Powerset (and others) are profligate and store the content uncompressed (I can feel Ryan 'wincing').

General message on compressed data is that its lightly tested. There may be issues yet to surface. Be wary. If you trip over any, surface them so we can get them fixed especially as Ryan and others are starting to report higher throughput when data is compressed (makes sense).

Thanks 'lads',
St.Ack


Ryan Rawson wrote:
At the user meeting last night, stack noted that since lots of us "lads" are
noting performance improvement on random-read when we use compression, that
perhaps a fresh look at making compression solid would be a good thing.

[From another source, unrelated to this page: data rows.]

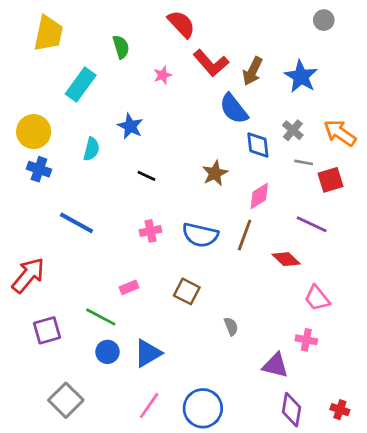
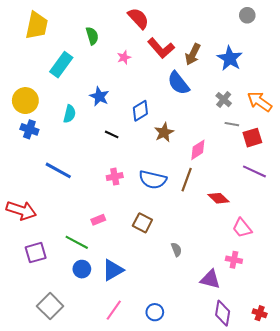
blue diamond: (258, 145) -> (140, 111), moved, turned 65
purple line: (312, 224) -> (254, 171), moved
red arrow: (28, 275) -> (21, 210), turned 68
blue circle: (203, 408) -> (155, 312), size x0.6

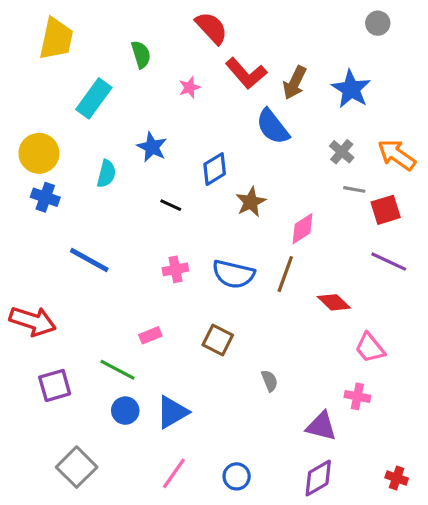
purple diamond: (223, 313) -> (318, 478), moved, turned 50

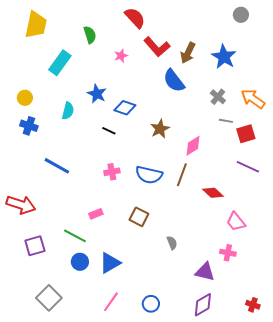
yellow circle: (39, 153) -> (25, 98), size x0.6
blue diamond: (215, 169) -> (125, 108), moved, turned 50

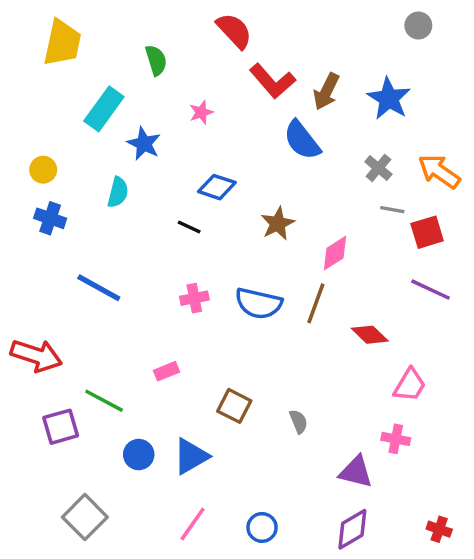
pink star: (121, 56) -> (201, 112), moved
blue star: (97, 94) -> (144, 144), moved
brown square: (139, 217) -> (234, 406), moved
pink trapezoid: (236, 222) -> (410, 385), turned -110
green line: (75, 236) -> (104, 401), moved

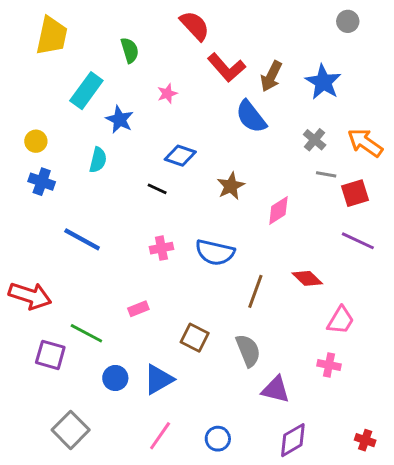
brown line: (316, 303) -> (255, 291), moved
gray semicircle: (299, 422) -> (248, 351), size x1.6
purple square: (61, 427) -> (50, 355), turned 32
purple triangle: (356, 472) -> (276, 390), moved

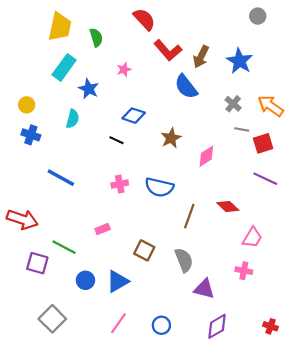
yellow trapezoid: (52, 36) -> (60, 27), moved

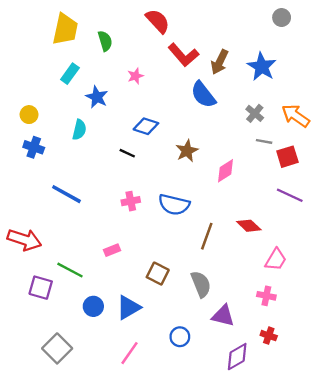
cyan rectangle: (64, 67) -> (70, 74), size x0.7
blue circle: (161, 325) -> (180, 337), moved
red cross: (271, 326) -> (269, 336), moved

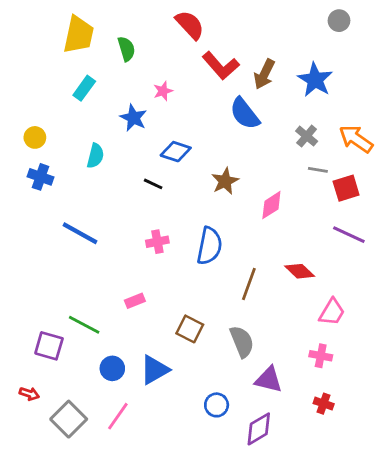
blue star: (97, 97) -> (133, 118), moved
blue semicircle: (174, 205) -> (209, 246), turned -92
red arrow: (24, 240) -> (29, 394), moved, size x0.5
pink line: (130, 353) -> (118, 416), moved
purple diamond: (237, 357) -> (259, 429), moved

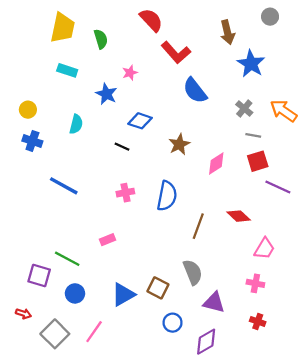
brown arrow: (264, 74) -> (227, 32), moved, turned -40
cyan rectangle: (84, 88) -> (67, 70), turned 72
red square: (346, 188) -> (258, 161), moved
brown square: (190, 329) -> (158, 288), moved
blue circle: (112, 368) -> (75, 293), moved

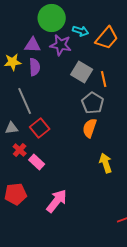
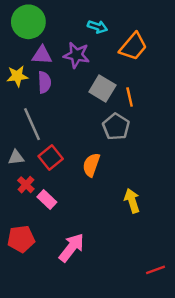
green circle: (52, 18) -> (28, 22), moved
cyan arrow: (81, 31) -> (97, 27), moved
orange semicircle: (90, 128) -> (91, 165), moved

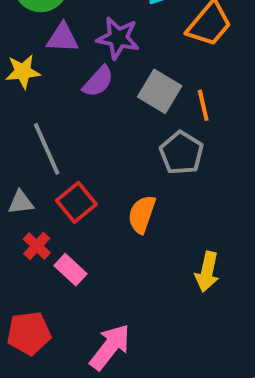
purple semicircle: (44, 82) -> (98, 81), moved, turned 45
yellow arrow: (132, 201) -> (207, 272), turned -150

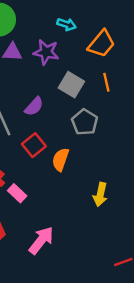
purple semicircle: (98, 81) -> (34, 106), moved
orange line: (203, 105) -> (106, 82), moved
red square: (76, 202) -> (34, 145), moved

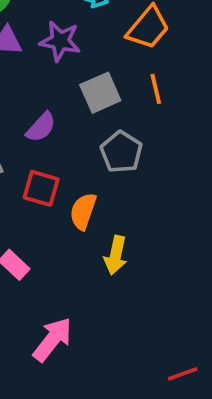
gray square: (71, 85) -> (100, 93), turned 35
red square: (34, 145) -> (41, 188), turned -35
yellow arrow: (100, 194) -> (116, 255), moved

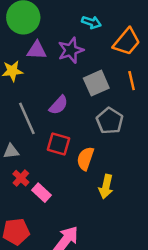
purple star: (60, 41) -> (71, 50), turned -30

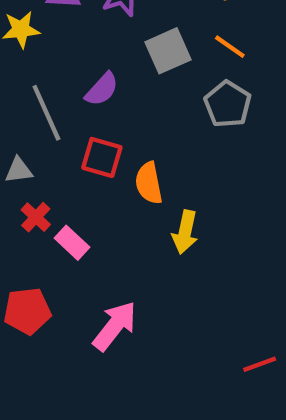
orange line: (132, 81) -> (230, 47), turned -42
gray pentagon: (110, 121) -> (228, 104), moved
orange semicircle: (85, 159) -> (149, 183), turned -30

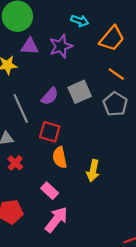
gray square: (168, 51) -> (80, 92), moved
orange semicircle: (149, 183) -> (60, 157), moved
pink rectangle: (72, 243) -> (50, 191), moved

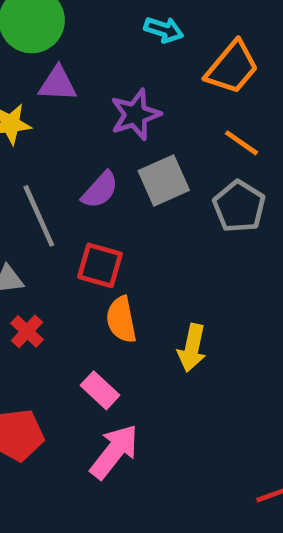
purple star: (61, 46) -> (135, 115), moved

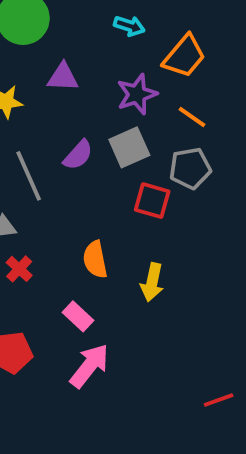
purple triangle: (58, 84) -> (63, 77), moved
purple star: (135, 115) -> (137, 94), moved
gray pentagon: (239, 206) -> (190, 168), turned 30
red square: (100, 265) -> (152, 201), moved

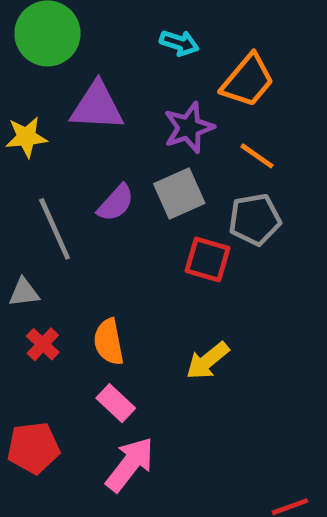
purple triangle: (63, 77) -> (97, 106), size x1.4
orange semicircle: (95, 259) -> (109, 342), moved
yellow arrow: (152, 282) -> (208, 361), turned 39

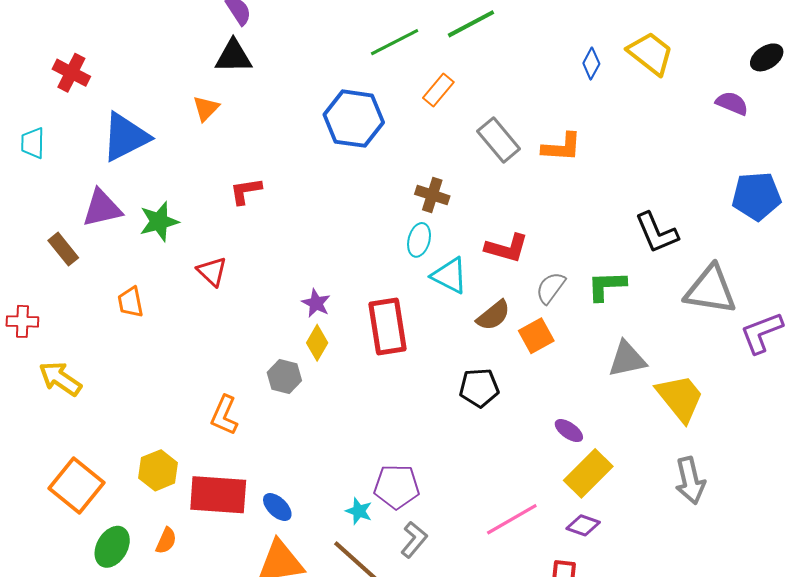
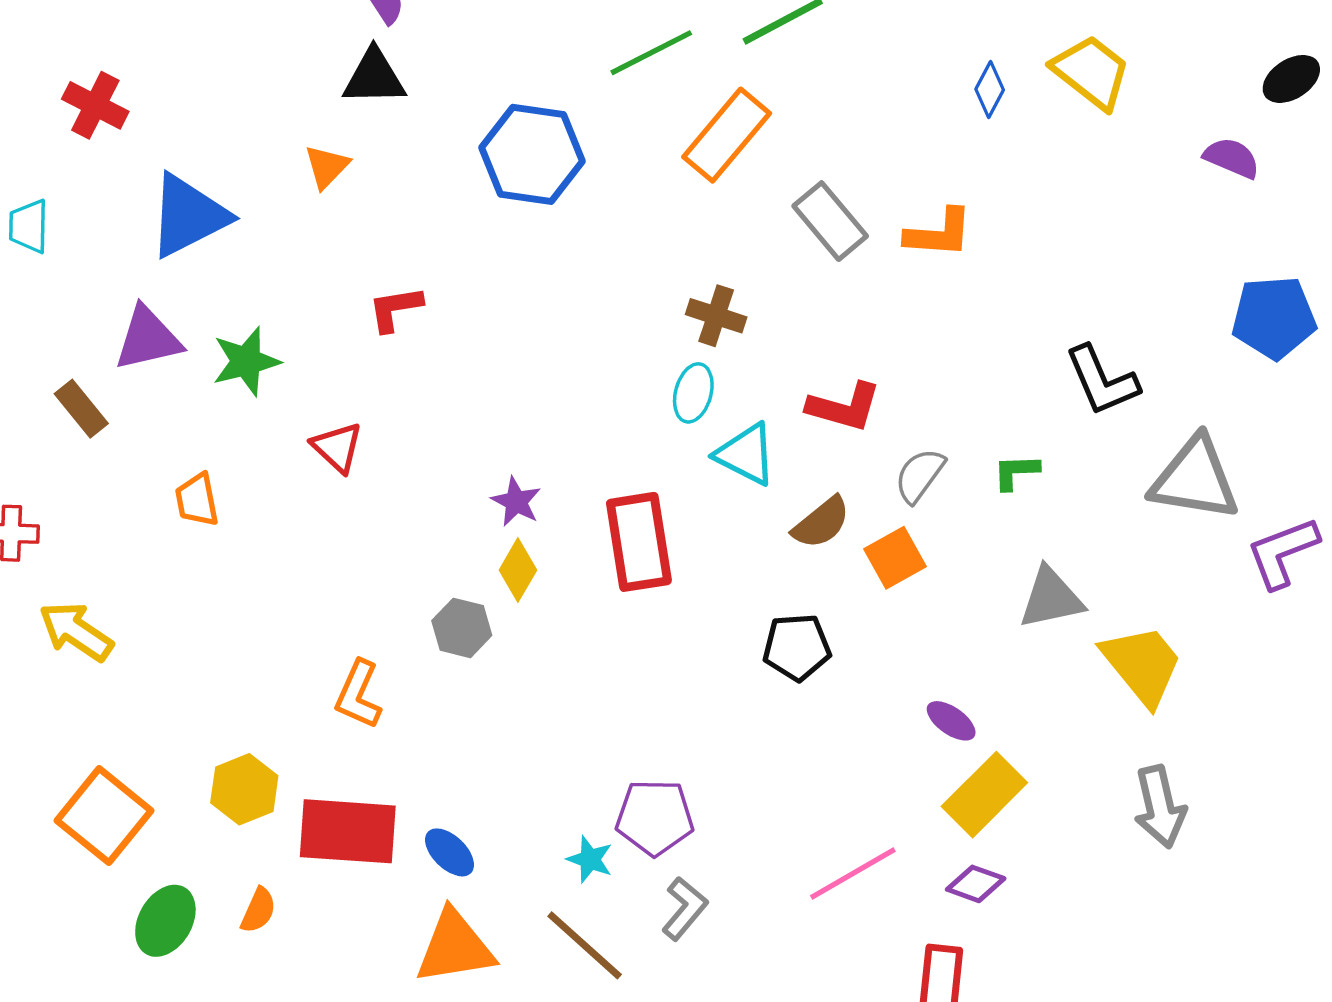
orange rectangle: (438, 90) -> (727, 135), size x1.6
blue hexagon: (354, 119) -> (532, 154), moved
green L-shape: (607, 286) -> (1016, 472), size x0.7

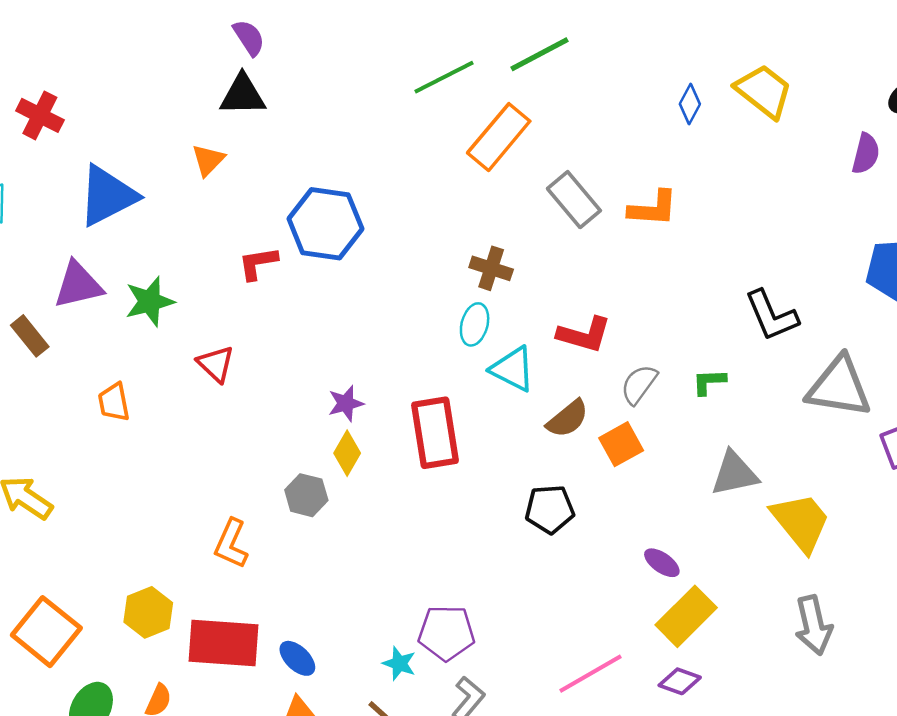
blue hexagon: (532, 154) -> (325, 224), moved
purple semicircle: (1232, 158) -> (866, 154), turned 81
purple star: (516, 502) -> (346, 403), turned 30

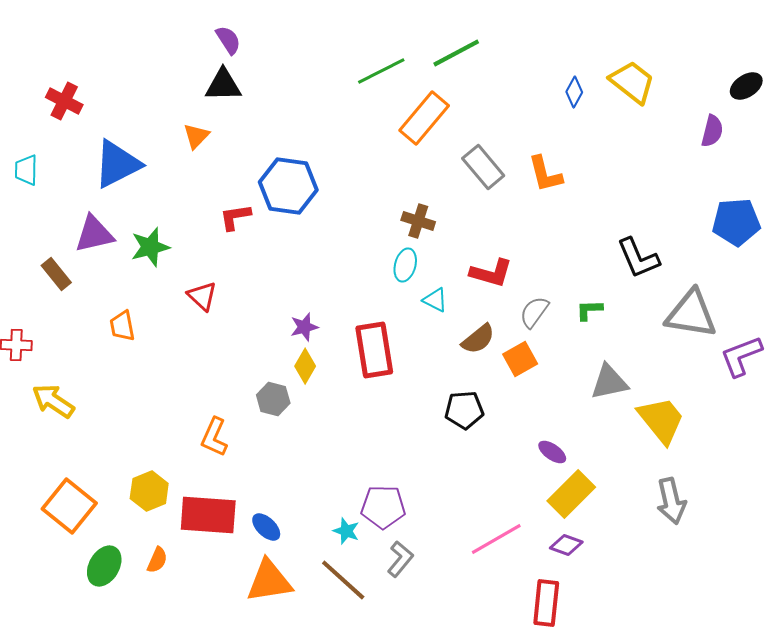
orange L-shape: (653, 208) -> (545, 174), turned 72
cyan triangle: (513, 369) -> (435, 300), size x0.7

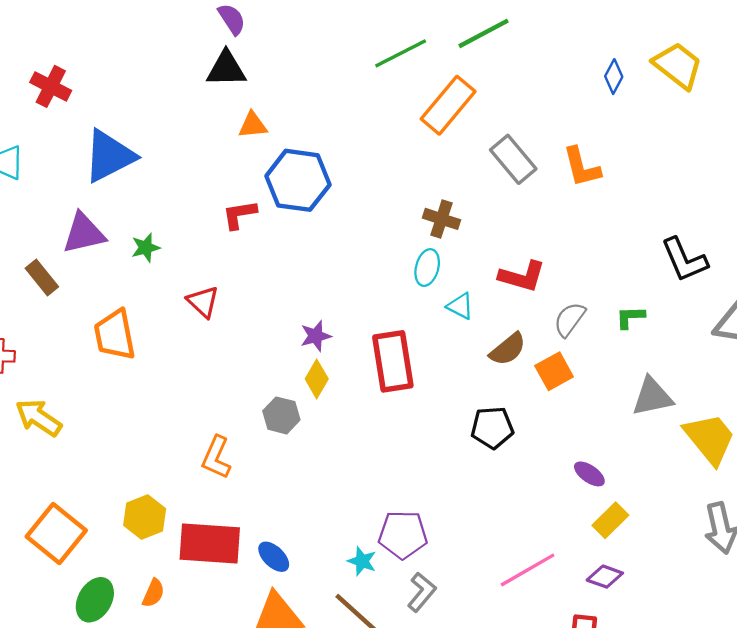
orange triangle: (196, 136) -> (253, 125), moved, turned 40
green star: (150, 247) -> (146, 248), size x0.7
orange trapezoid: (122, 326) -> (115, 335), size x1.5
yellow rectangle: (571, 494) -> (610, 520), size x0.7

Personally I am just obsessed with on-disk efficiency.  But also, I am
chasing after random-read performance latencys so I can serve a website out
of hbase... if that isnt your needs, then perhaps what you want to do would
be just fine as it?

-ryan

On Thu, Jan 15, 2009 at 2:11 PM, tim robertson <[email protected]>wrote:

Until compression is super solid, I would be wary of storing text (xml,
html, etc)
in hbase due to size concerns.
Hmmm... Where do the indexing guys store their raw harvested records /
HTML / whatever then?

I guess mine would be coming in at 200G as text or so, per 100M
records (maybe looking to 1Billion records over next 24 months).  Can
someone suggest a better place to store the records if not HBase?  I
want to be able to serve them as cached records, and also use them as
sources for new indexes, without harvesting again.  This is classic
use case of HBase I thought... I mean, it is even on the HBase
architecture page as the example table structure:
http://wiki.apache.org/hadoop/Hbase/HbaseArchitecture.  Bit surprised
to hear it is not recommended use.

Cheers for pointers and sorry for the question bombardment - just
trying to catch up.

Tim







On Thu, Jan 15, 2009 at 10:12 PM, Ryan Rawson <[email protected]> wrote:
I think you were referring to my presentation.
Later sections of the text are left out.